Так вот, не успели мы примириться с тем, что руки Эугена соединились с руками Мансура, став единым орудием и оружием обоих, как в одно из утр наступила новая перемена.
Бамбуковый плетень отгородил меня от главного лесного пространства. Слово подарила мне Валентина, которой такое было не внове:
– Это же бамбук, Моргаут, вон какие палки, словно лакированные удилища с узлами сочленений. Наверное, верёвками из своих же листьев поперек схвачен – узкие такие.
Внутри был такой же песок, как в бывшей пустыне, но его уложили волнами вокруг живописных глыб и крошечных криптомерий, тревожно пламенеющих кустов азалии и голубовато-серебристых сосенок, искривленных слив, что стояли в белоснежном цвету, и дикой вишни, на которой уже завязались мелкие плоды, подобные крупным рубинам. Домик посередине сада был тоже бамбуковый и крыт тростником, одна стена была из плотной полупрозрачной бумаги, натянутой на лёгкие рамки.
Белое, чёрное и алое.
И теми же цветами были отмечены лица двух женщин, что отодвинули бумажную стену сёдзи(так это назвало себя всем нам, смотрящим на него). Прекрасно исполненные маски из белил и алой губной помады – только узкие брови прорисованы двумя тёмными чертами посередине лба. Высокая и плоская диадема одной была составлена из серебряных цветов и огромных шпилек, по бокам с которых свисали тонкие коралловые низки. Чёрные, как вороново крыло, волосы другой были собраны в обманчиво простую прическу – низкий гребень сзади и два по бокам удерживали тугой шиньон. Роскошные парчовые халаты обеих были подпоясаны широчайшими поясами, стягивающими грудь, пальцы еле виднелись из широченных рукавов, маленькие бледно-смуглые ножки были босы.

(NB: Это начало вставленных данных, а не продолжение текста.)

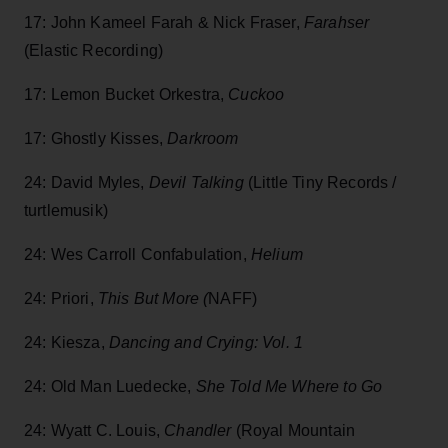
17: John Kameel Farah & Nick Fraser,
Farahser
(Elastic Recording)
17: Lemon Bucket Orkestra,
Cuckoo
17: Ghostly Kisses,
Darkroom
24: David Myles,
Devil Talking
(Little Tiny Records /
turtlemusik)
24: Wes Carroll Confabulation,
Helium
24: Priori,
This But More (
NAFF)
24: Kiesza,
Dancing and Crying: Vol. 1
24: Old Man Luedecke,
She Told Me Where to Go
24: Wyatt C. Louis,
Chandler
(Royal Mountain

Женщины величаво поклонились на три стороны света – похоже, что обнесен их любезностью был один Мансур, если он не наблюдал за происходящим из шатра своего друга. И застыли, как изваяния богинь.
– Гейши, – прокомментировала Ромэйн. – Мой друг Робер де Монтескью и милая Жюдит Готье…

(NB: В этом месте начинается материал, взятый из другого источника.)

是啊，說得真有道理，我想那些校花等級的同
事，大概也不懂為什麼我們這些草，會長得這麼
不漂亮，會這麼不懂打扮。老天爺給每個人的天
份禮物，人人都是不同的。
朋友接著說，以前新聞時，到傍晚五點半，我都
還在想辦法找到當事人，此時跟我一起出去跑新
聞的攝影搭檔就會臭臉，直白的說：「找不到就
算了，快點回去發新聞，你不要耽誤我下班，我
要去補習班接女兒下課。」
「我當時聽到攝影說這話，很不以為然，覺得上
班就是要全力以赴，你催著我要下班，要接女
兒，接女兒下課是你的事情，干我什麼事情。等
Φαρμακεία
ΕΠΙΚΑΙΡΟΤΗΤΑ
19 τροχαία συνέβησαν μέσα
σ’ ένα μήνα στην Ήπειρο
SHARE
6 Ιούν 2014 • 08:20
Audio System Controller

– Прости, Ром, но они не знали так, как мой Александр, – вмешалась Валентина. – Это, скорей всего, ойранили тайю.Не актрисы, но проститутки высокого полёта. Старшая – сестра и ученица, возможно, дочка первой. Вызывающая роскошь, прически со аршинными шпильками, пояса-оби со сложнейшим узлом спереди, показывающими отнюдь не доступность, но непричастность грубой работе, а главное – босые ступни без носков- таби. Вот это единственное, что было как у крестьянок. Это чтобы мужчина не робел перед живой богиней в сандалиях двадцатисантиметровой вышины.
– Проститутка – и богиня? – с недоумением спросила Ромэйн.

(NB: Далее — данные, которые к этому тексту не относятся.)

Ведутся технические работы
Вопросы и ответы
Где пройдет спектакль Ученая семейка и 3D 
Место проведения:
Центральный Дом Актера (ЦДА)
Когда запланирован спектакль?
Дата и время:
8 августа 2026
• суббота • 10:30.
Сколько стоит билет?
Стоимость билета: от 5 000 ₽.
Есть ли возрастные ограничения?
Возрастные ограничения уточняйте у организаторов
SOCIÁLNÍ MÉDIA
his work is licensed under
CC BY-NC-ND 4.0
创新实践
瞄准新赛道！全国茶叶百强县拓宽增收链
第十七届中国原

– Законодательница мод, блюстительница хороших манер, – кивнула Валентина. – Виртуозно играет на всех инструментах, включая самый главный, знаток литературы и живописи, сама владеет писчей и рисовальной кистью не хуже многих профессионалов. И, разумеется, может выбирать из толпы знатнейших того, кому будет разрешено как следует на неё потратиться.
Про себя я подумал, что здесь с последним будет сложновато, но мысли своей до конца не завершил, потому что обе красавицы отважно выгрузились из тростниковой хижины, спутились по лестнице, состоящей из двух ступенек, и вышли на середину – почва, похоже, была мягкая и до неправдоподобия чистая, – где снова начали отвешивать виртуозные поклоны уже начетверо. Делали они это так церемонно и с таким потрясающим чувством собственного достоинства, будто чертили вокруг себя незримую границу, внутренняя часть которой, впрочем, была обозначена полукругом роскошных одежд, легшим на песок. Они не стремились очаровать – чары были их неотъемлемым свойством. Они не удостаивали нравиться – так же как и потомственные аристократы не подавляют нижестоящих блеском своего титула. Что дано от рождения – то дано уже навсегда.
Тут мы с Валентиной и Ромэйн проснулись, чего нельзя было сказать о наших мужах.
– Рад вас приветствовать, уважаемые дамы, – поклонился я в качестве старшего. – Мое имя Моргаут, а это дамы Валентина и Ромэйн. Есть здесь ещё рыцари Мансур и Эуген, кои будут рады поприветствовать вас чуть попозже.
– Моригаути, – почти по слогам произнесла старшая из тайю. – Манасури и Ёогэни.
Женщин она проигнорировала, то ли не сочтя достойными внимания, то ли из соображений пристойности (Мансур говорил, что в его краях считается невежливым осведомляться, о том, как поживают ваши домашние), а, может статься, не сумев произнести некоторые согласные. Кстати, я подумал, что у них, как и у всех нас, язык плохо лежит на губах и отменно – в голове.